Work instruction ::
Your output must reproduce all the records below precisely and contain no pictures.

_ _ _ _

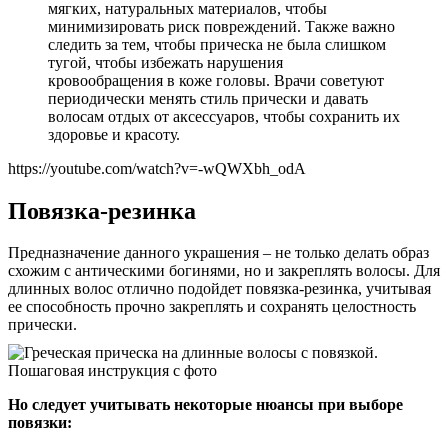
мягких, натуральных материалов, чтобы
минимизировать риск повреждений. Также важно
следить за тем, чтобы прическа не была слишком
тугой, чтобы избежать нарушения
кровообращения в коже головы. Врачи советуют
периодически менять стиль прически и давать
волосам отдых от аксессуаров, чтобы сохранить их
здоровье и красоту.
https://youtube.com/watch?v=-wQWXbh_odA
Повязка-резинка
Предназначение данного украшения – не только делать образ
схожим с антическими богинями, но и закреплять волосы. Для
длинных волос отлично подойдет повязка-резинка, учитывая
ее способность прочно закреплять и сохранять целостность
прически.
Но следует учитывать некоторые нюансы при выборе
повязки:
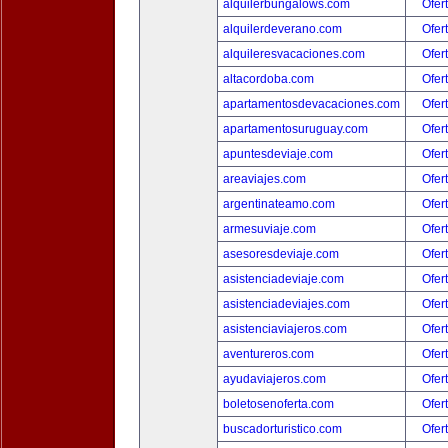
alquilerbungalows.com
Ofer
alquilerdeverano.com
Ofer
alquileresvacaciones.com
Ofer
altacordoba.com
Ofer
apartamentosdevacaciones.com
Ofer
apartamentosuruguay.com
Ofer
apuntesdeviaje.com
Ofer
areaviajes.com
Ofer
argentinateamo.com
Ofer
armesuviaje.com
Ofer
asesoresdeviaje.com
Ofer
asistenciadeviaje.com
Ofer
asistenciadeviajes.com
Ofer
asistenciaviajeros.com
Ofer
aventureros.com
Ofer
ayudaviajeros.com
Ofer
boletosenoferta.com
Ofer
buscadorturistico.com
Ofer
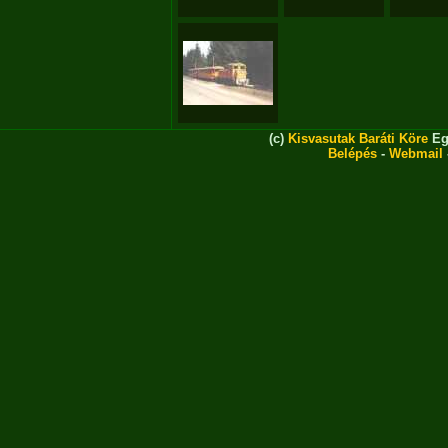
(c)
Kisvasutak Baráti Köre
Eg
Belépés
-
Webmail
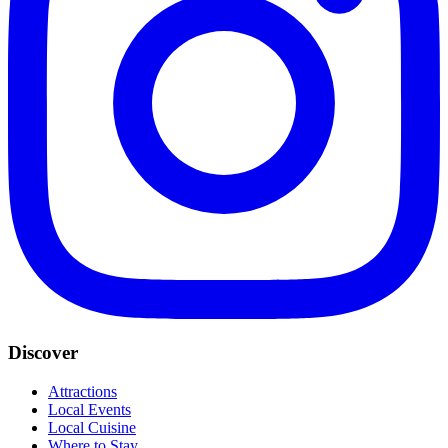
Discover
Attractions
Local Events
Local Cuisine
Where to Stay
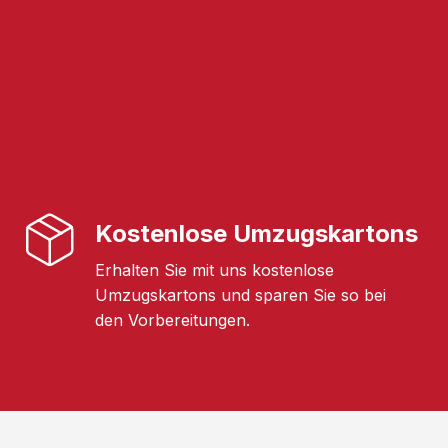
Kostenlose Umzugskartons
Erhalten Sie mit uns kostenlose
Umzugskartons und sparen Sie so bei
den Vorbereitungen.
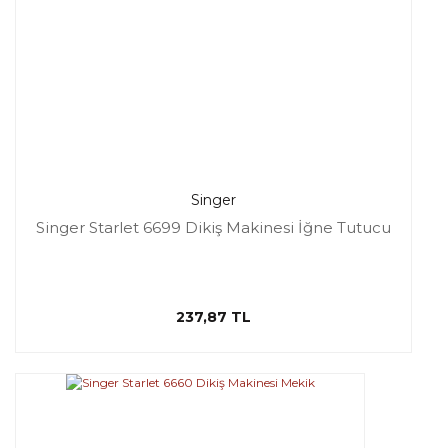
Singer
Singer Starlet 6699 Dikiş Makinesi İğne Tutucu
237,87 TL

_ _ _ _

Exercise result ::
мягких, натуральных материалов, чтобы
минимизировать риск повреждений. Также важно
следить за тем, чтобы прическа не была слишком
тугой, чтобы избежать нарушения
кровообращения в коже головы. Врачи советуют
периодически менять стиль прически и давать
волосам отдых от аксессуаров, чтобы сохранить их
здоровье и красоту.
https://youtube.com/watch?v=-wQWXbh_odA
Повязка-резинка
Предназначение данного украшения – не только делать образ
схожим с антическими богинями, но и закреплять волосы. Для
длинных волос отлично подойдет повязка-резинка, учитывая
ее способность прочно закреплять и сохранять целостность
прически.
Но следует учитывать некоторые нюансы при выборе
повязки:
alquilerbungalows.com
Ofer
alquilerdeverano.com
Ofer
alquileresvacaciones.com
Ofer
altacordoba.com
Ofer
apartamentosdevacaciones.com
Ofer
apartamentosuruguay.com
Ofer
apuntesdeviaje.com
Ofer
areaviajes.com
Ofer
argentinateamo.com
Ofer
armesuviaje.com
Ofer
asesoresdeviaje.com
Ofer
asistenciadeviaje.com
Ofer
asistenciadeviajes.com
Ofer
asistenciaviajeros.com
Ofer
aventureros.com
Ofer
ayudaviajeros.com
Ofer
boletosenoferta.com
Ofer
buscadorturistico.com
Ofer
(c)
Kisvasutak Baráti Köre
Eg
Belépés
-
Webmail
Discover
Attractions
Local Events
Local Cuisine
Where to Stay
Kostenlose Umzugskartons
Erhalten Sie mit uns kostenlose
Umzugskartons und sparen Sie so bei
den Vorbereitungen.
Singer
Singer Starlet 6699 Dikiş Makinesi İğne Tutucu
237,87 TL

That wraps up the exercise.